- Theatrical release poster
- Directed by: Vamsy
- Written by: Vamsy Sankaramanchi Parthasaradhi (dialogues)
- Produced by: M. L. Kumar Chowdary
- Starring: Srikanth Laya
- Cinematography: Loki P. Goud
- Edited by: Basva Paidireddy
- Music by: Chakri
- Production company: Kirthi Creations
- Release date: 26 June 2003;
- Country: India
- Language: Telugu

= Donga Ramudu and Party =

Donga Ramudu and Party is a 2003 Indian Telugu-language comedy film written and directed by Vamsy. It stars Srikanth and Laya in the lead roles. The music of the film was composed by Chakri. The film released on 26 June 2003.

==Plot==
Rama Krishna is a petty thief with his four-member team that also includes a lady. He falls in love with a journalist Vasantha Lakshmi.

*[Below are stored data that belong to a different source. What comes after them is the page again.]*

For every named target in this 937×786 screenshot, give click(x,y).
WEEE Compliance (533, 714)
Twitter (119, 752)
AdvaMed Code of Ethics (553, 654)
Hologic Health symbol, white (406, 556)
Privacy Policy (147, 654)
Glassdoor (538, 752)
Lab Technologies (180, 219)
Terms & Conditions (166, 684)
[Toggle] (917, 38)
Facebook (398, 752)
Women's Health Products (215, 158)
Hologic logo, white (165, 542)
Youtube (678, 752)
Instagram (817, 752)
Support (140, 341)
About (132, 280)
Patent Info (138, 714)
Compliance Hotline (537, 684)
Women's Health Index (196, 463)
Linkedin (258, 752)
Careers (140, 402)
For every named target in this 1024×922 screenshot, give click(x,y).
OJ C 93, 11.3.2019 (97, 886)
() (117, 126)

Then there is a village in Konaseema called Kotayyavaripalem. There used to be an illustrious gentleman called Kotayya on whom the village is named after. His only daughter eloped with a guy she loved. Koatayya died later by writing a will that all his property should be passed on to the offspring of his daughter. He gave the responsibility of finding out the heir to a loyal man Somayajulu.

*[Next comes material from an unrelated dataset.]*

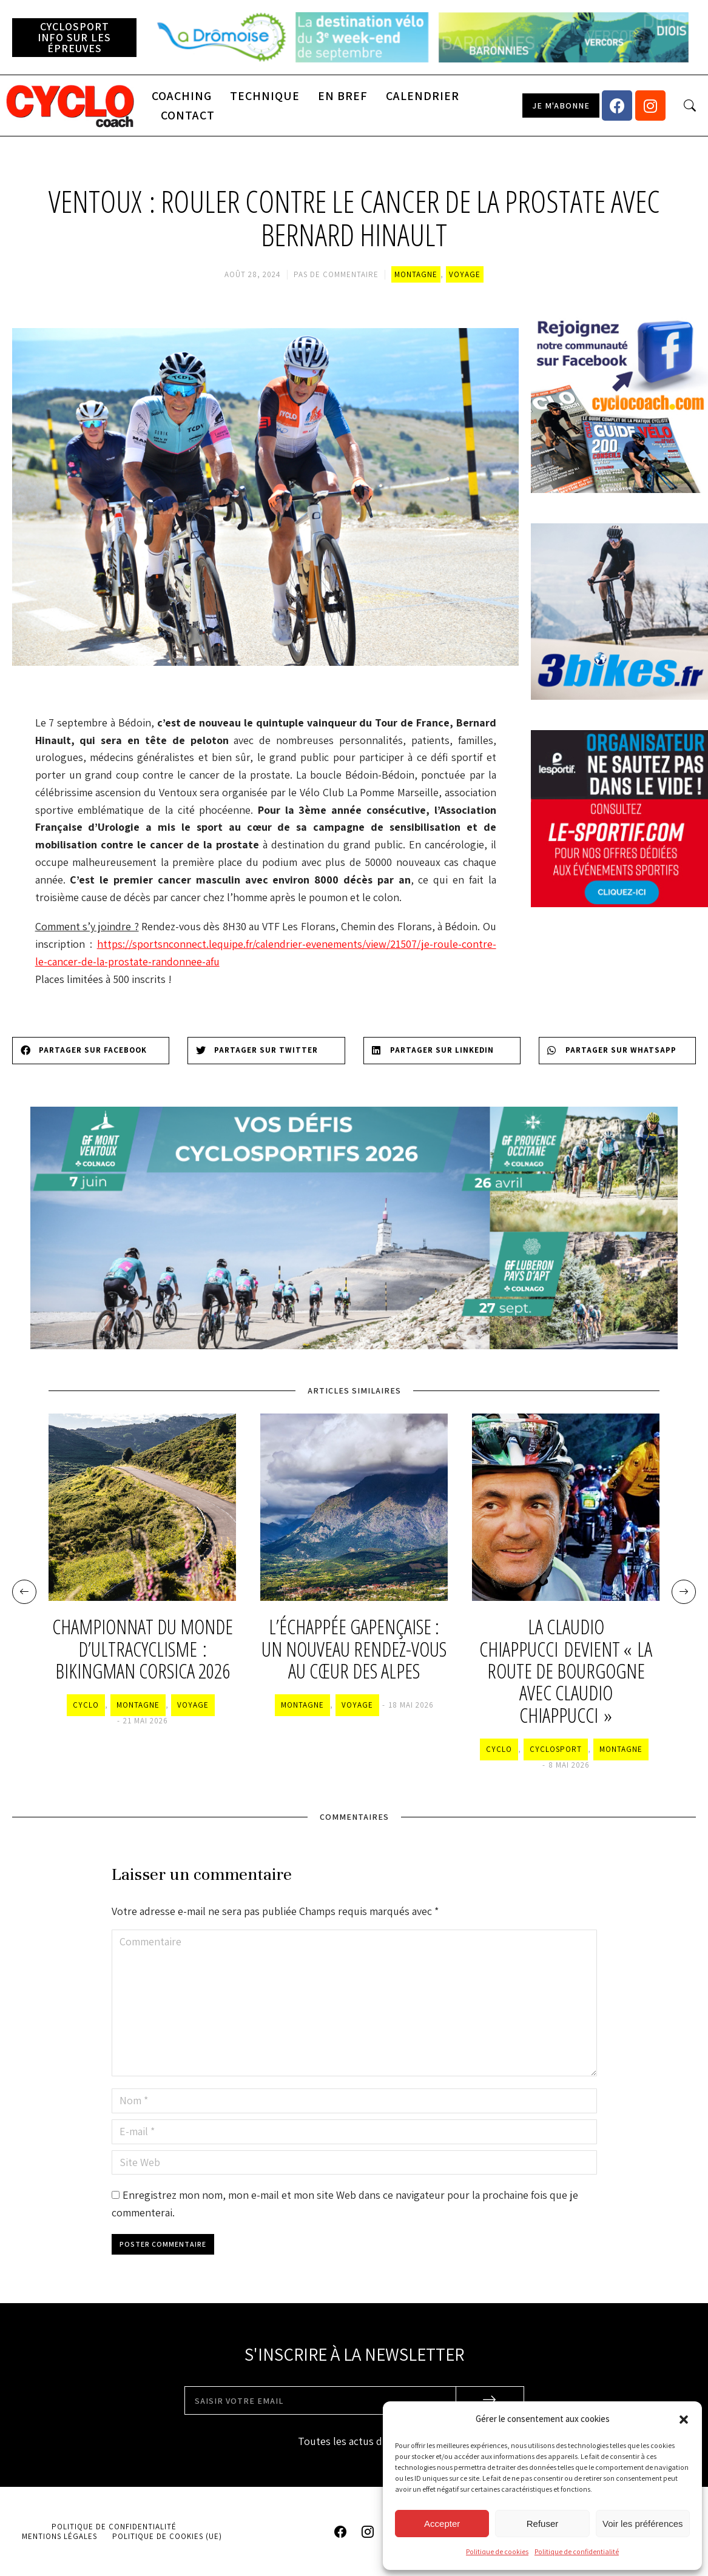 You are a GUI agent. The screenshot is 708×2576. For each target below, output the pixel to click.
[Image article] (142, 1507)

Vasantha Lakshmi is sent on to investigate more about that village by the editor. Rama Krishna, who is running away from the impending police plans to pretend as the grandson of Kotayya and enters Kotayyavaripalem. The rest of the story revolves around the point of Rama Krishna duping the village men and then reforming himself into a good human being with the help of Vasantha Lakshmi.

==Cast==

Source:

==Soundtrack==
Music by Chakri. Devender Goud attended the film's audio launch.
- "Sirisiri Mallena" - S. P. Balasubrahmanyam, Sujatha
- "Preme Panchami Vennela" - S. P. Balasubrahmanyam, Sujatha
- "Chalirathiri Vastavani" - Srinivas, Sujatha
- "Edo Edo Teeyani Daaham" - S. P. Balasubrahmanyam, Sujatha
- "Kallallone Nuvvu" - S. P. Balasubrahmanyam, Sujatha
- "Vannelunna Naari" - S. P. Balasubrahmanyam, Sujatha

== Reception ==
A critic from Sify wrote that "It is a predictable film with no twists in the climax. Vamsi has tried to recreate the magic of Avunu Valliddharu Ishta Paddaru, but the narration goes awry". Jeevi of Idlebrain.com wrote that "Vamsi - who mastered the art of village comedy with his typical characterization ability - could not succeed in generating the desired result because of the improper screenplay and narration".